Happy May Day! Last year to celebrate International Workers’ Day, I shared a full story on my newsletter, solarshades.club. Titled “May Day” of course, it’s about what happens when a pair of groundhogging immortals start bringing more people into their time loop. It’s one of my favorite short stories I’ve written, falling squarely into the genre niche I’ve come to call ‘socialist surrealism.’ So I’ve decided to make posting a proletarian-themed story a May 1st tradition.
This year my May Day story is titled “Any Percent,” and it just went live on the storied online webzine Giganotosaurus. Imagine you could play a video game that let you live a whole human life in a matter of minutes. What would it mean to “win” in that game? What would it mean to speedrun?

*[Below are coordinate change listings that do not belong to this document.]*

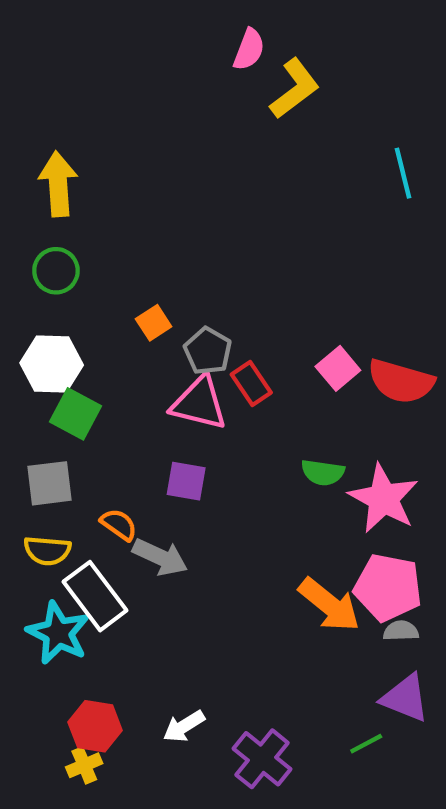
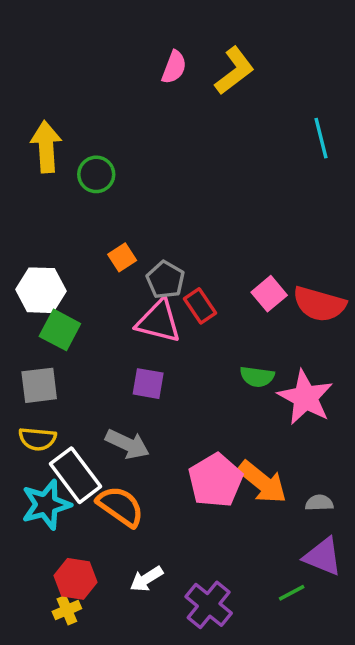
pink semicircle: (249, 49) -> (174, 67), moved
green circle: (56, 271) -> (96, 174), moved
orange semicircle: (119, 525) -> (120, 506), moved, size x1.6
pink pentagon: (388, 587) -> (216, 480), moved, turned 30
cyan star: (58, 633) -> (46, 505), turned 30

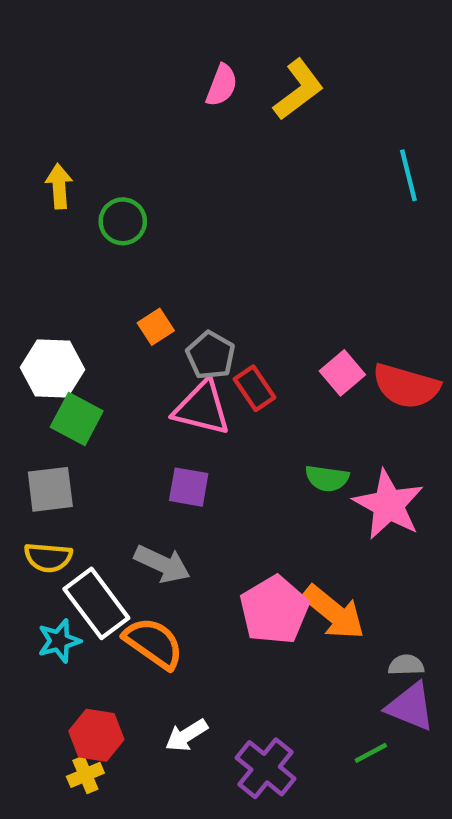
yellow arrow: (46, 147) -> (59, 186), size x0.7
gray semicircle: (319, 503) -> (406, 665), moved
cyan star: (46, 505) -> (59, 641), size x0.7

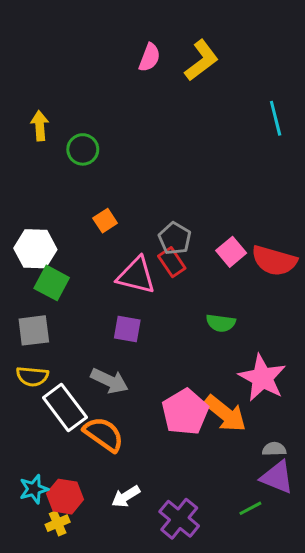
gray pentagon: (211, 355) -> (175, 238), moved
pink star: (389, 505) -> (262, 378), moved
cyan star: (59, 641) -> (34, 489), moved

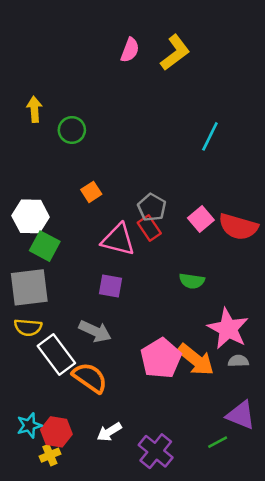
cyan line: (276, 118) -> (210, 136), moved, turned 40
gray square: (34, 330) -> (29, 287), size x1.4
gray semicircle: (274, 449) -> (238, 361), moved

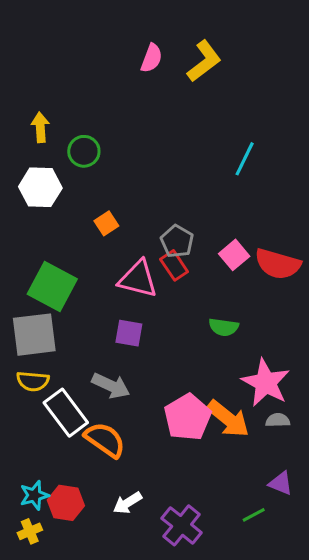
white hexagon: (31, 216) -> (40, 187), moved
green square: (45, 246) -> (52, 287), size x1.4
purple triangle: (241, 415) -> (281, 483), size x0.7
yellow cross: (50, 455) -> (30, 531), moved

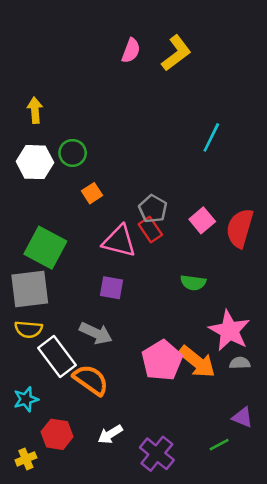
green circle: (84, 151) -> (73, 153), moved
red semicircle: (278, 264) -> (240, 228), turned 90
cyan star: (34, 495) -> (26, 399), moved

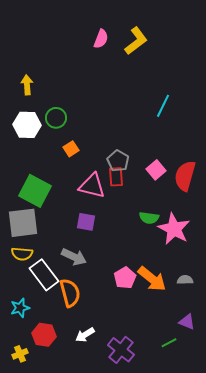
red rectangle: (150, 229) -> (116, 177), turned 30
pink star: (229, 331) -> (174, 229), moved
pink pentagon: (162, 360) -> (125, 278), size x0.7
orange semicircle: (91, 380) -> (70, 293), turned 40

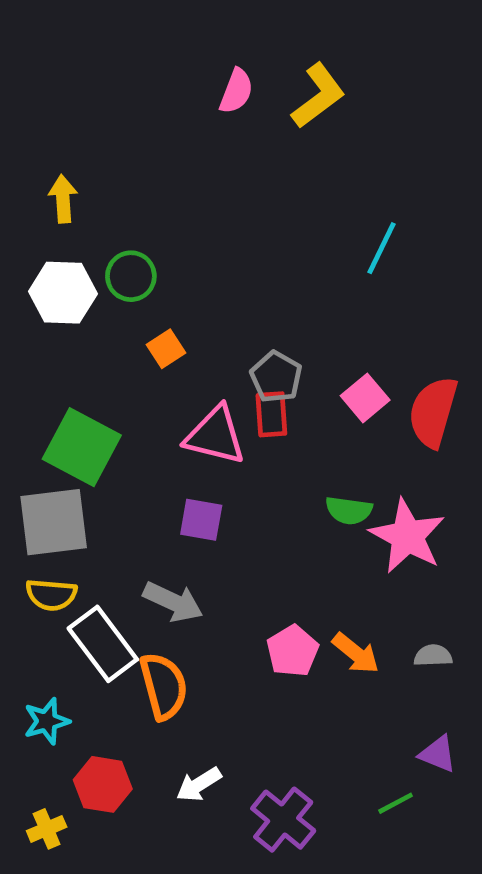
orange arrow: (152, 279) -> (356, 653), size x0.7

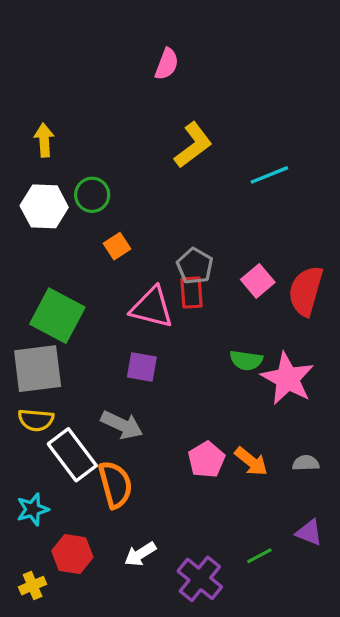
yellow L-shape: (318, 96) -> (193, 145), moved
cyan line: (382, 248) -> (269, 175), turned 42
green line: (396, 803) -> (259, 556), moved

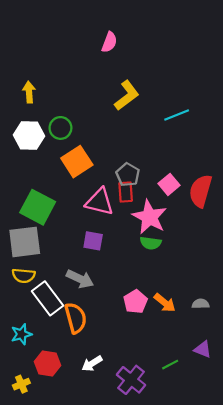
orange square: (117, 246) -> (77, 162), size x1.8
green semicircle: (246, 360) -> (151, 243), moved
pink star: (288, 379) -> (149, 217), moved

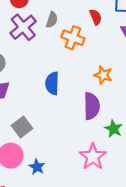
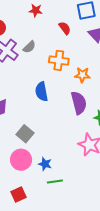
gray semicircle: (52, 20) -> (29, 47), moved, turned 40
orange cross: (73, 38) -> (59, 60), moved

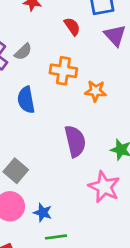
blue semicircle: (42, 92) -> (26, 100), moved
purple semicircle: (79, 103) -> (75, 141), moved

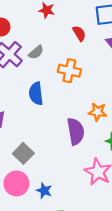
orange star: (96, 91) -> (98, 112), moved

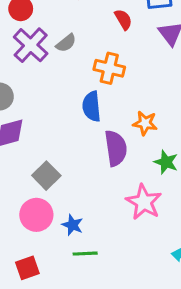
blue semicircle: (36, 94) -> (92, 106), moved

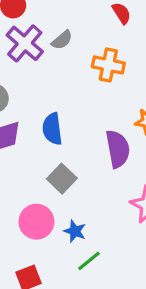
blue semicircle: (92, 106) -> (52, 129), moved
gray square: (46, 176) -> (62, 179), moved
green line: (85, 254) -> (89, 261), turned -35

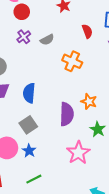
purple cross: (25, 43) -> (24, 37), size x0.6
blue star: (75, 231) -> (29, 151), moved

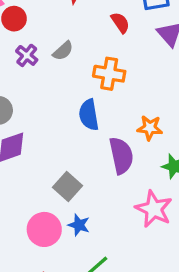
blue semicircle: (29, 93) -> (89, 115), moved

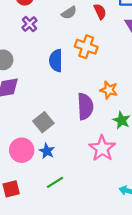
gray semicircle: (63, 51) -> (69, 13), moved
blue semicircle: (89, 115) -> (56, 61), moved

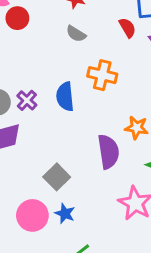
red semicircle: (100, 12) -> (127, 28), moved
gray semicircle: (69, 13) -> (76, 34), turned 70
purple cross: (30, 24) -> (27, 100), moved

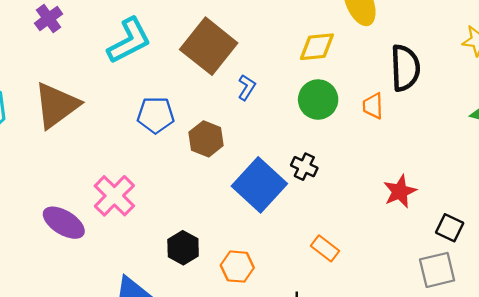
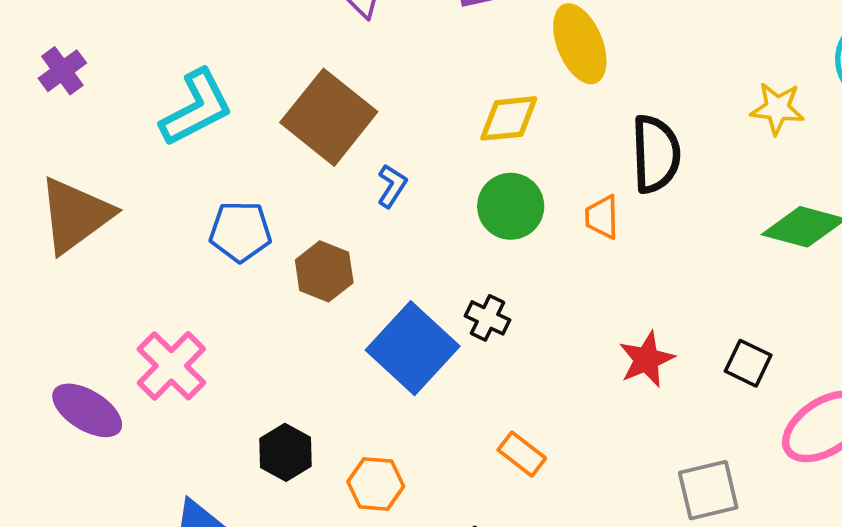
black square: (450, 228) -> (748, 363), moved

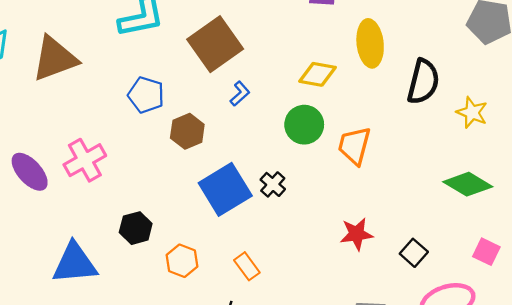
black semicircle: (656, 154) -> (423, 82), moved
orange trapezoid: (602, 217) -> (354, 146), size x1.5
orange rectangle: (522, 454) -> (247, 266), moved

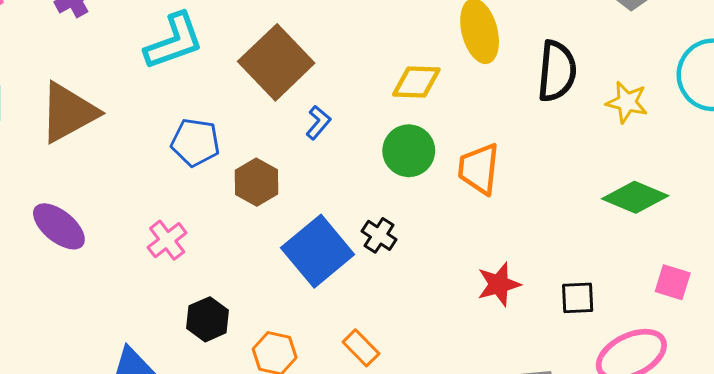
pink cross: (85, 160) -> (167, 240), moved, size x0.7
purple ellipse: (30, 172) -> (59, 226), moved
black square: (414, 253) -> (578, 298), turned -36

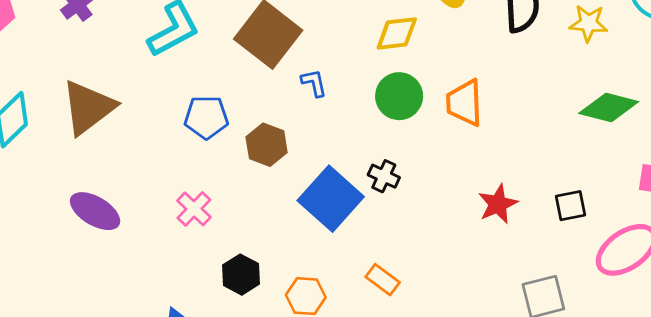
blue L-shape: (318, 122) -> (314, 83), turned -44

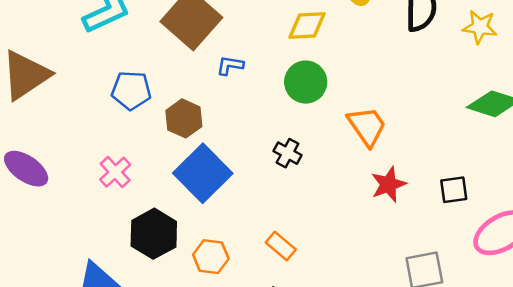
blue L-shape: (314, 83) -> (230, 65), turned -72
orange trapezoid: (464, 103) -> (367, 126), moved, turned 144
blue square: (331, 199) -> (203, 173), moved
black hexagon: (241, 275) -> (154, 234), size x1.4

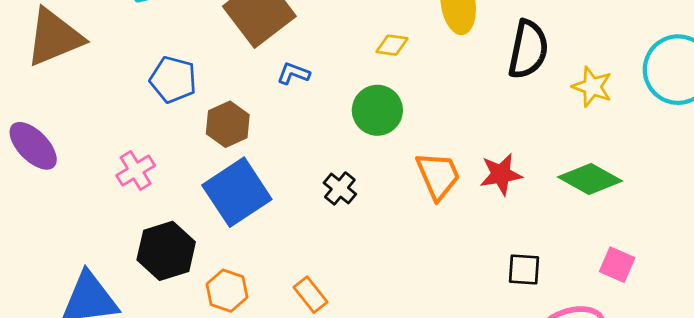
yellow diamond: (307, 26) -> (392, 45), size x0.7
red star: (388, 184) -> (501, 174), moved

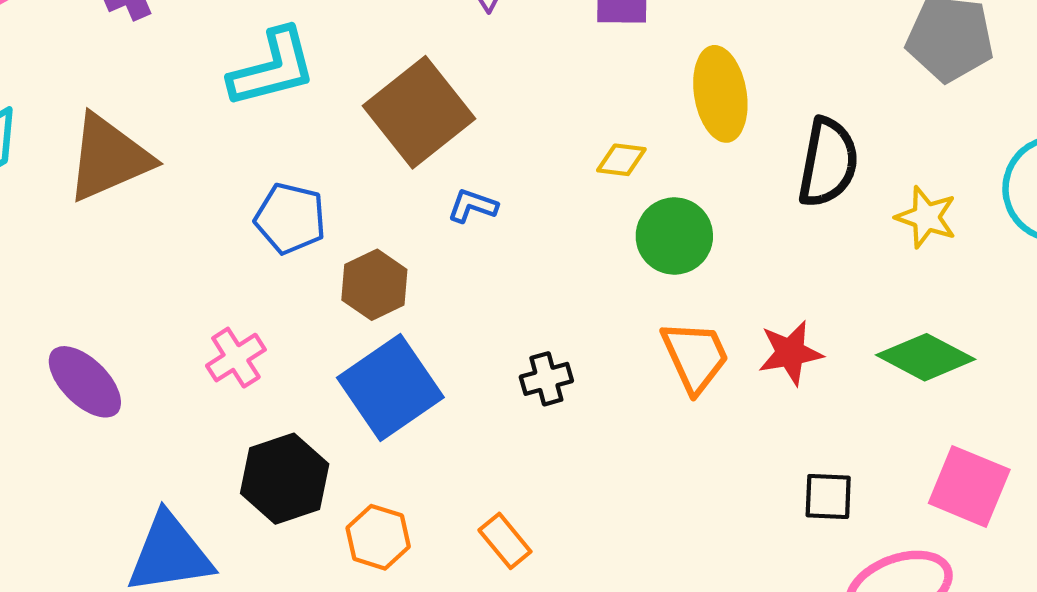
green circle: (377, 110) -> (674, 236), moved
purple ellipse: (33, 146) -> (85, 382), moved
black cross: (340, 188) -> (546, 379), turned 36
pink square: (617, 265) -> (969, 486), size x1.5

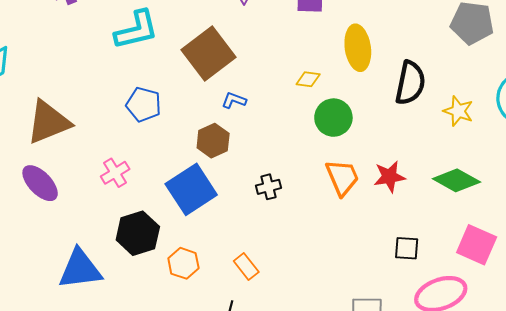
brown triangle: (109, 158) -> (48, 122), moved
brown hexagon: (374, 285) -> (213, 141), moved

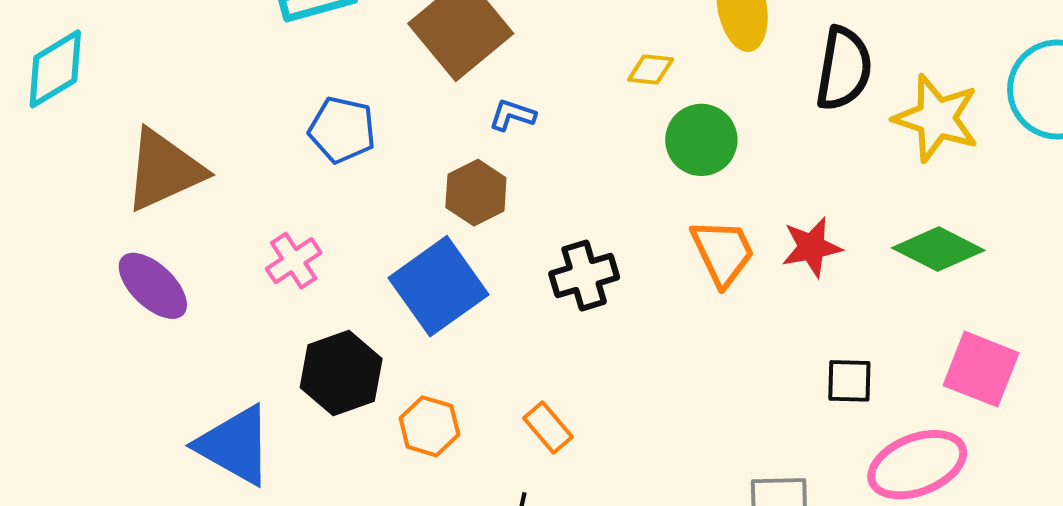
yellow star: (458, 111) -> (936, 118), size x1.5
black cross: (268, 187) -> (584, 276), size x1.4
blue triangle: (80, 269) -> (235, 445), turned 39

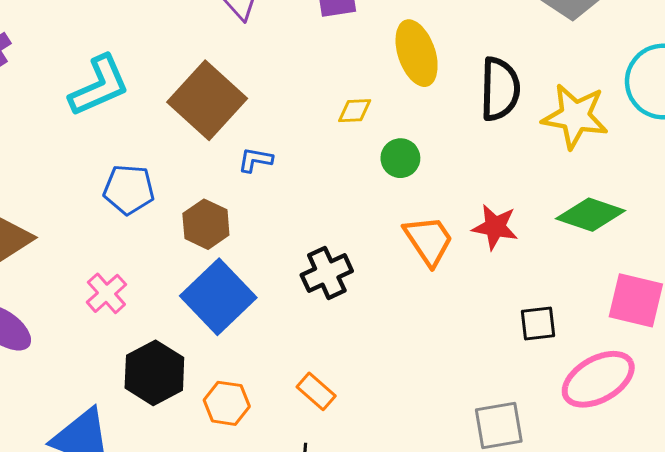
green circle: (701, 140) -> (400, 158), size x0.7
brown hexagon: (476, 193) -> (206, 224), moved
red star: (812, 247) -> (495, 227), turned 30

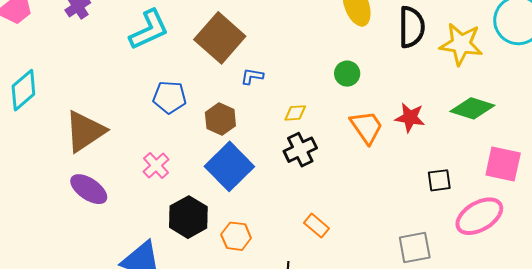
yellow diamond: (355, 111) -> (295, 113), moved
orange rectangle: (316, 391) -> (317, 226), moved

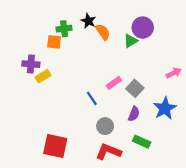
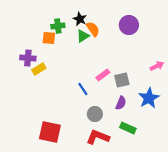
green triangle: (131, 41) -> (83, 36), moved
gray square: (135, 88) -> (122, 80), turned 35

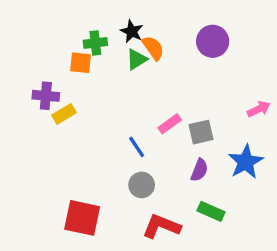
gray circle: (95, 114) -> (142, 185), moved

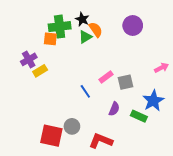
green cross: (95, 43) -> (60, 27), size x1.5
purple cross: (46, 96) -> (29, 59), turned -35
purple semicircle: (199, 170) -> (114, 109), moved
gray circle: (142, 185) -> (72, 126), moved
green rectangle: (211, 211) -> (139, 116), moved

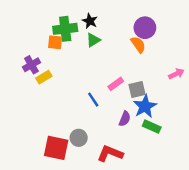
orange semicircle: (96, 30) -> (138, 45), moved
blue star: (153, 101) -> (145, 106), moved

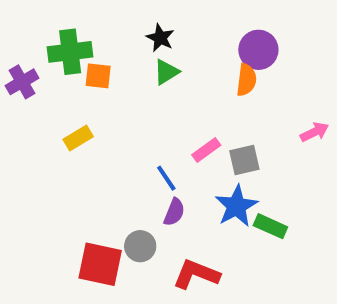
green cross: (65, 29) -> (70, 52), moved
orange semicircle: (138, 45) -> (246, 80), turned 42
purple cross: (31, 65) -> (22, 82), moved
blue star: (145, 106) -> (236, 206), moved
purple semicircle: (125, 119) -> (174, 212), moved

Click through and give it a read. Here’s a short excerpt, from a ways into the story.
Mechanically, the way he did whenever he needed to escape the bleakness of IRL, Luckless daubed gel onto his temples, closed his eyes, and held START. When he opened them, her small, brown hands were stocking cans on grocery shelves. It was her birthday, of course, but she was mostly worried about when she’d find time to study for her GED, how late the buses were running after midnight, whether her mother had been sober enough to feed baby Diwa before bed. The algo in her earbuds beeped at her to pick up the pace.
Normally, Luckless would drop the can, shed the earbuds, steal a car, and head to the nearest skip he could remember. Tonight she was in Columbus, so Ohio Truck Skip wasn’t far. From there it would be routine to buy her way into the underworld, get a new identity that could make money moves, never have to do manual labor or think about where she came from ever again.
In her back, her feet, her arms, she felt that deep-bone tired. The same tired Luckless felt every day of that one, unskippable life.
She finished work and rode the bus home, nursed her baby, and slept. The next morning she got out early, went to the diner across from the grocery, where a few of her coworkers were gathering to talk about organizing a union.